■ Input records:

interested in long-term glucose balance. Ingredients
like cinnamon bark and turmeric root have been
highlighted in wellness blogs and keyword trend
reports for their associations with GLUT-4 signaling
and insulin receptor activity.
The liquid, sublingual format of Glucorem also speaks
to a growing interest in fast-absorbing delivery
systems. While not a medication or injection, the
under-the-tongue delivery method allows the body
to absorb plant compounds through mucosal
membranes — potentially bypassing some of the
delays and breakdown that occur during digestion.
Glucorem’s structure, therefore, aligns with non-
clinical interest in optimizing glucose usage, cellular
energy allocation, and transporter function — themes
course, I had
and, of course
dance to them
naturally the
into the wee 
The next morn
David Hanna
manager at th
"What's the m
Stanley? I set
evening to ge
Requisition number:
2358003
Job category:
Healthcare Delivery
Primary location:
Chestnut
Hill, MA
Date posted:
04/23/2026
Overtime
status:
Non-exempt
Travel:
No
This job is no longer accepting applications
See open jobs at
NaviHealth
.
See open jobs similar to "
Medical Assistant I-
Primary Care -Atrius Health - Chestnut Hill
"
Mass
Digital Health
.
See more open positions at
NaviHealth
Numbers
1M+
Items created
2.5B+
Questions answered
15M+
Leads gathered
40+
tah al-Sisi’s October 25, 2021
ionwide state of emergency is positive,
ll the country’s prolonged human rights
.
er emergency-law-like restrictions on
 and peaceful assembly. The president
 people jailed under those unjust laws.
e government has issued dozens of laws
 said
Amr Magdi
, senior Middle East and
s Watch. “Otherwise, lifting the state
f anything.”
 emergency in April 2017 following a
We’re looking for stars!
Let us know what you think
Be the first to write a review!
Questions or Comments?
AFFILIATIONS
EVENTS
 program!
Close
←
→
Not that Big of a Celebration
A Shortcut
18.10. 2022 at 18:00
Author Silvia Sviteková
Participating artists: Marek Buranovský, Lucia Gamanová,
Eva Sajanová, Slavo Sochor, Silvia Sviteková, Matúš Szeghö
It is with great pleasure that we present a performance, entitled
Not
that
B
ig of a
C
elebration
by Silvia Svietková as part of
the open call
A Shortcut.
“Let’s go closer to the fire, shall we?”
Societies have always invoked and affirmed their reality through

■ Task details: Where the string "Hill" occurs in a line of the material above, copy the whole line.

■ Your response:
Hill, MA
Primary Care -Atrius Health - Chestnut Hill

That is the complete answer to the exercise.